Ek karar ve asıl kararı temyiz eden, davalı ...’a gerekçeli karar iki kez tebliğ edilmiş, ilk yapılan tebliğ adres güncellendiğinden iade olarak gelmiş, ikinci tebliğ ise Tebligat Kanunu madde 21/1 e göre muhtara yapılmıştır.
Tebligat Kanunu 21/1'e göre yapılacak tebligatlarda, muhatabın adreste bulunmama sebebinin tespiti ile birlikte, 2 nolu haber kağıdının kapıya yapıştırılması ve durumun komşuya/yönetici veya kapıcıya bildirilmesi gerekmektedir.

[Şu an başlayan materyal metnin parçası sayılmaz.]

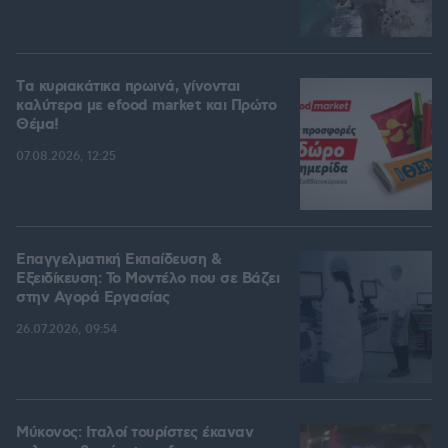
Tα κυριακάτικα πρωινά, γίνονται
καλύτερα με efood market και Πρώτο
Θέμα!
07.08.2026, 12:25
Επαγγελματική Εκπαίδευση &
Εξειδίκευση: Το Mοντέλο που σε Bάζει
στην Aγορά Eργασίας
26.07.2026, 09:54
Μύκονος: Ιταλοί τουρίστες έκαναν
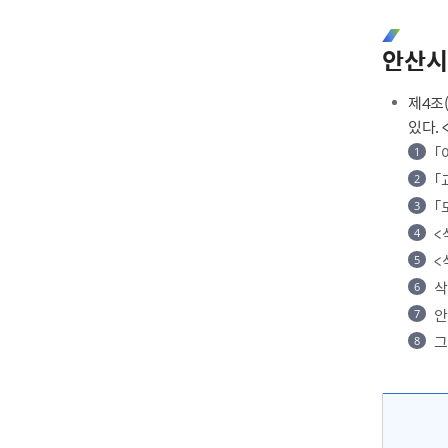
안산시
제4조
있다. <
「
「
「
<
<
삭
안
그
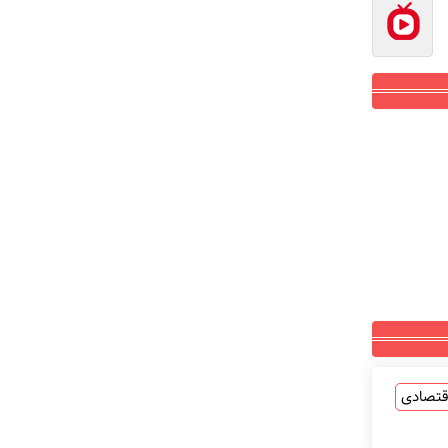
قتصادی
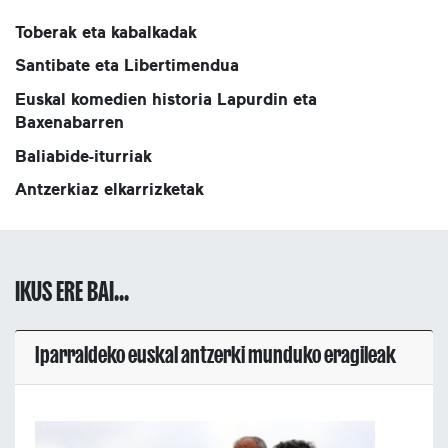
Toberak eta kabalkadak
Santibate eta Libertimendua
Euskal komedien historia Lapurdin eta
Baxenabarren
Baliabide-iturriak
Antzerkiaz elkarrizketak
IKUS ERE BAI...
Iparraldeko euskal antzerki munduko eragileak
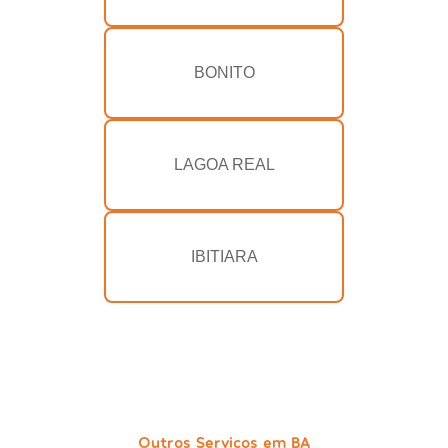
BONITO
LAGOA REAL
IBITIARA
Outros Serviços em BA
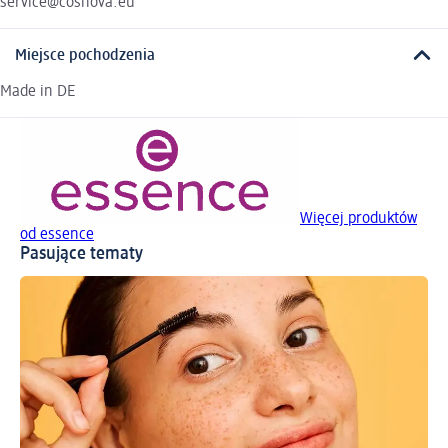
service@cosnova.eu
Miejsce pochodzenia
Made in DE
Więcej produktów
od essence
Pasujące tematy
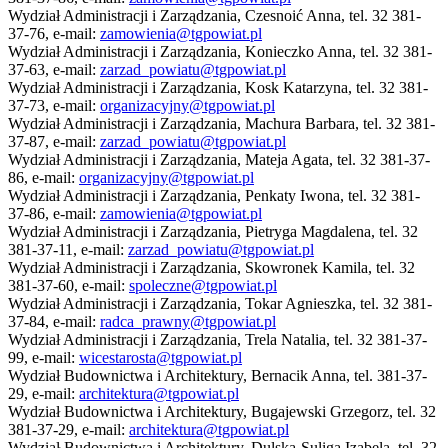
Wydział Administracji i Zarządzania, Czesnoić Anna, tel. 32 381-
37-76, e-mail:
zamowienia@tgpowiat.pl
Wydział Administracji i Zarządzania, Konieczko Anna, tel. 32 381-
37-63, e-mail:
zarzad_powiatu@tgpowiat.pl
Wydział Administracji i Zarządzania, Kosk Katarzyna, tel. 32 381-
37-73, e-mail:
organizacyjny@tgpowiat.pl
Wydział Administracji i Zarządzania, Machura Barbara, tel. 32 381-
37-87, e-mail:
zarzad_powiatu@tgpowiat.pl
Wydział Administracji i Zarządzania, Mateja Agata, tel. 32 381-37-
86, e-mail:
organizacyjny@tgpowiat.pl
Wydział Administracji i Zarządzania, Penkaty Iwona, tel. 32 381-
37-86, e-mail:
zamowienia@tgpowiat.pl
Wydział Administracji i Zarządzania, Pietryga Magdalena, tel. 32
381-37-11, e-mail:
zarzad_powiatu@tgpowiat.pl
Wydział Administracji i Zarządzania, Skowronek Kamila, tel. 32
381-37-60, e-mail:
spoleczne@tgpowiat.pl
Wydział Administracji i Zarządzania, Tokar Agnieszka, tel. 32 381-
37-84, e-mail:
radca_prawny@tgpowiat.pl
Wydział Administracji i Zarządzania, Trela Natalia, tel. 32 381-37-
99, e-mail:
wicestarosta@tgpowiat.pl
Wydział Budownictwa i Architektury, Bernacik Anna, tel. 381-37-
29, e-mail:
architektura@tgpowiat.pl
Wydział Budownictwa i Architektury, Bugajewski Grzegorz, tel. 32
381-37-29, e-mail:
architektura@tgpowiat.pl
Wydział Budownictwa i Architektury, Dulska-Suliga Izabela, tel. 32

Muhatabın adreste bulunmaması halinde tebliğ memurunun ne şekilde davranması gerektiğini düzenleyen Tebligat Kanunu'nun Uygulanmasına Dair Yönetmeliğin 30. maddesinin birinci fıkrasında "Adres kayıt sistemindeki yerleşim yeri adresine meşruhat verilerek çıkarılan tebligatlar hariç olmak üzere, muhatap veya muhatap adına tebliğ yapılabilecek olanlardan hiçbiri gösterilen adreste sürekli olarak bulunmazsa, tebliğ memurunun adreste bulunmama sebebini bilmesi muhtemel komşu, yönetici, kapıcı, muhtar, ihtiyar kurulu veya meclis üyeleri, zabıta amir ve memurlarından tahkik ederek beyanlarını tebliğ mazbatasına yazıp imzalatması, imzadan çekinmeleri halinde bu durumu yazarak imzalaması gerekir" hükmü öngörülmüştür.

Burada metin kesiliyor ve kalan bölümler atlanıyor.